Exemples de restauration

Doublage d’un papier

Lorsque les papiers sont déchirés ou trop fragiles il est possible de les doubler avec un autre papier.

Cette encre de chine  représentant une bataille avait été faite sur un papier très fin qui avec le temps s’est déchiré et est devenu très fragile, presque intouchable. Pour le consolider, il a été doublé avec un papier japonais ; au préalable, les scotch qui avaient été posés au revers ont été retirés, des pièces incrustées  ont été faites avec un papier similaire  pour remplacer les lacunes. Des retouches ont été exécutées avec des aquarelles sur ces pièces pour les réintégrer au reste de l’œuvre.

Envers d'une encre de chine.

Le papier a été doublé avec un papier japonais et les lacunes sont comblées.

Le papier a des manques et on voit bien les scotch placés sur les déchirures. Le papier a retrouvé sa planéité et les lacunes sont presque invisibles.

Tableau vierge et enfant très écaillé

Ce tableau avait déjà été restauré mais mal conservé sans doute dans un endroit très humide. La couche picturale ne tenait plus du tout au support toile: les écailles tombées étaient très nombreuses.

Il a d’abord été pratiqué à un refixage général à la cire-résine de la couche picturale avant le nettoyage puis le rentoilage à la cire-résine et les nombreuses retouches.

Détails des nombreux soulèvements d'écailles et manques.

Il n’y a plus du tout d’adhérence entre la couche picturale et le support toile.

Masticage des lacunes.

Après le refixage, le nettoyage et le rentoilage.

Réintégration de la couche picturale.

Les retouches faites sont illusionnistes.

Réentoilage d’un portrait du 18 eme

Ce portrait d’homme barbu présentait d’importantes dégradations , il était très écaillé, la toile très déformée et le châssis d’origine vermoulu.

Le tableau avait été anciennement restauré mais le rentoilage ne tenait plus du tout, la couche picturale avait beaucoup de lacunes, des enduits rouges débordants avaient été faits sans doute au moment de ce rentoilage .

Il a été procédé au nettoyage de ce tableau et à un allègement du vernis; en cours de nettoyage, la signature en haut à droite a été redécouverte: Labatie 1776. Le rentoilage a été enlevé à sec, les deux toiles se détachaient facilement l’une de l’autre.

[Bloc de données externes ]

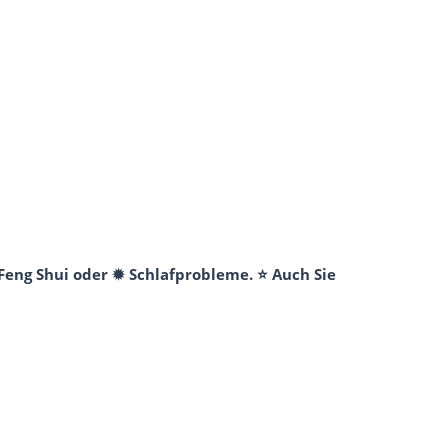
Feng Shui oder ✹ Schlafprobleme. ⭐ Auch Sie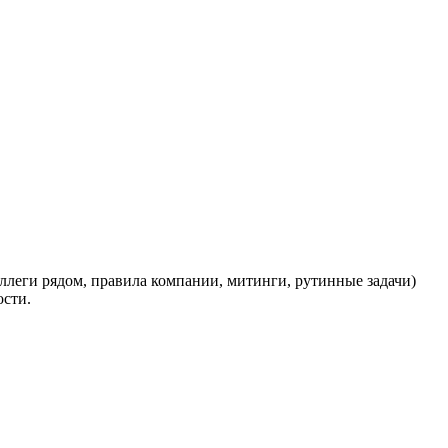
леги рядом, правила компании, митинги, рутинные задачи)
ости.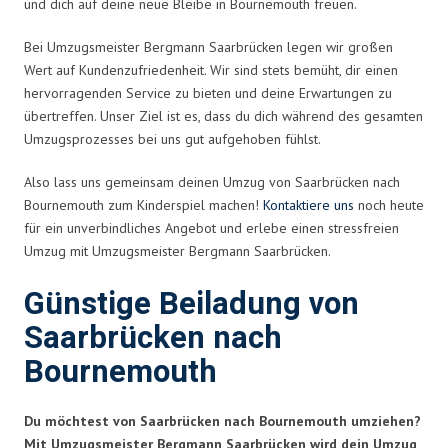
und dich auf deine neue Bleibe in Bournemouth freuen.
Bei Umzugsmeister Bergmann Saarbrücken legen wir großen
Wert auf Kundenzufriedenheit. Wir sind stets bemüht, dir einen
hervorragenden Service zu bieten und deine Erwartungen zu
übertreffen. Unser Ziel ist es, dass du dich während des gesamten
Umzugsprozesses bei uns gut aufgehoben fühlst.
Also lass uns gemeinsam deinen Umzug von Saarbrücken nach
Bournemouth zum Kinderspiel machen!
Kontaktiere uns
noch heute
für ein unverbindliches Angebot und erlebe einen stressfreien
Umzug mit Umzugsmeister Bergmann Saarbrücken.
Günstige Beiladung von
Saarbrücken nach
Bournemouth
Du möchtest von Saarbrücken nach Bournemouth umziehen?
Mit Umzugsmeister Bergmann Saarbrücken wird dein Umzug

Après un cartonnage au papier bulle et à la colle de pâte, le revers de la toile a pu être nettoyé: toute la vieille colle du  rentoilage a été grattée soigneusement; après une remise à plat de la toile par  humidification et repassage , un refixage général a été effectué à la cire-résine et ensuite un réentoilage toujours à la cire-résine. La toile a ensuite été remontée sur un châssis à clés neuf. Les mastics très nombreux ont été faits et pour leur meilleure intégration au reste de la matière très craquelée ils ont été sculptés au scalpel et spatule. Les repeints ont été faits une fois une couche de vernis à retoucher passée sur toute la surface picturale.Pour terminer plusieurs couches de vernis ont été appliquées grâce à un pistolet à vernir.

Portrait signé Labatie 1776

Détail du visage

Le tableau est très déformé, il y a beaucoup d’écailles tombées

portrait rentoilé et mastiqué

Détail du visage: lacunes mastiquées

Le tableau a retrouvé sa planéité et les mastics sculptés comblent les lacunes

portrait restauré et reverni

Détail des repeints du visage

Les repeints redonnent toute l’expression au visage et sa lisibilité

Restaurations visibles aux UV

Détail des repeints aux UV

L’examen à la lumière UV permet de vérifier que les repeints apparaissant en noir ne sont pas débordants, les restes du vernis original donnent une teinte verdâtre

Nettoyage portrait de Renoir

Cette petite étude de Renoir d’un  portrait d’une fillette de profil était très sale et des coulées jaunes de vernis dans le bas étaient très gênantes.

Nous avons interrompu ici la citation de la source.